Languages in South Africa
South Africa has 11 official languages, namely Afrikaans, Southern Ndebele, Xhosa, Zulu, Swazi, Northern Sotho, Southern Sotho, Tswana, Tsonga, Venda and English. Most people other than rural black Africans speak English as a second language. Only about 8% of the population speak English as a first language, almost exclusively in the white population which is ironically declining as a first language, while it is already a lingua franca among South Africans, and about 60% of the population can understand English. South African English is heavily influenced by Afrikaans. Afrikaans is also widely spoken, especially by the majority of the white and coloured population. Often Afrikaans is incorrectly called 'afrikan' or 'african' by foreigners. Note this is very incorrect as 'African' for a South African corresponds with the native-African languages: Zulu, Xhosa, Pedi etc. (and, of course, there are thousands of languages in Africa so no single language can be called 'African') Afrikaans has roots in 17th century Dutch dialects, so it can be understood by Dutch speakers and sometimes deciphered by German speakers. Other widely spoken languages are Zulu (mainly in KwaZulu-Natal - South Africa's largest single linguistic group) and Xhosa (mainly in the Western Cape and Eastern Cape), as well as Sotho and Venda. This changes, according to the region you are in.
A few words you may encounter are:
- eish - as in, "eish, it's hot today", "eish, that's expensive" or "eish, that's too far to drive"
- lekker - nice, enjoyable
- howzit - how is it? (generally a rhetorical question)
- yebo - yes
- boet , bru, china or ou - brother or man (equivalent to dude or bro)

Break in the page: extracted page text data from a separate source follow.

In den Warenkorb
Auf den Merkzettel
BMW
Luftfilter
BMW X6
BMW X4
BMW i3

- koppie - a small hill (can also mean a cup)
- Madiba - Nelson Mandela
- Molo - Hello (in Xhosa)
- robot - traffic light
- tannie - (auntie) respectful term for an older woman
- oom - (uncle) respectful term for an older man
- tinkle - phone call
- just now - sometime soon (from Afrikaans "net-nou")

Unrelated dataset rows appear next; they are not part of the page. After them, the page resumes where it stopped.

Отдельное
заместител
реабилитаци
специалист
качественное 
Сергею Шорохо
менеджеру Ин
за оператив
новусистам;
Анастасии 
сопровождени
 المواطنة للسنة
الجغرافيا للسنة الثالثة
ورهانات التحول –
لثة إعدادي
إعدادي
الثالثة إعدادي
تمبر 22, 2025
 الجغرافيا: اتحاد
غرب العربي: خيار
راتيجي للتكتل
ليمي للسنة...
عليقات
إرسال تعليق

- now now - sooner than just now! (from Afrikaans "nou-nou", pronounced no-no)
- braai - barbecue.
- cheers - we use this for saying good-bye, as well as saying thank you and for the occasional toast.
- heita - hello
- sharp - (usually pronounced quickly) OK
- sure-sure more pronounced like sho-sho - Correct, Agreement, Thank you
- ayoba - something cool
- zebra crossing - a crosswalk. named for the white & black stripes that are generally painted on crosswalks.
In general, English spelling follows British rules rather than American; litre rather than liter, centre rather than center, etc.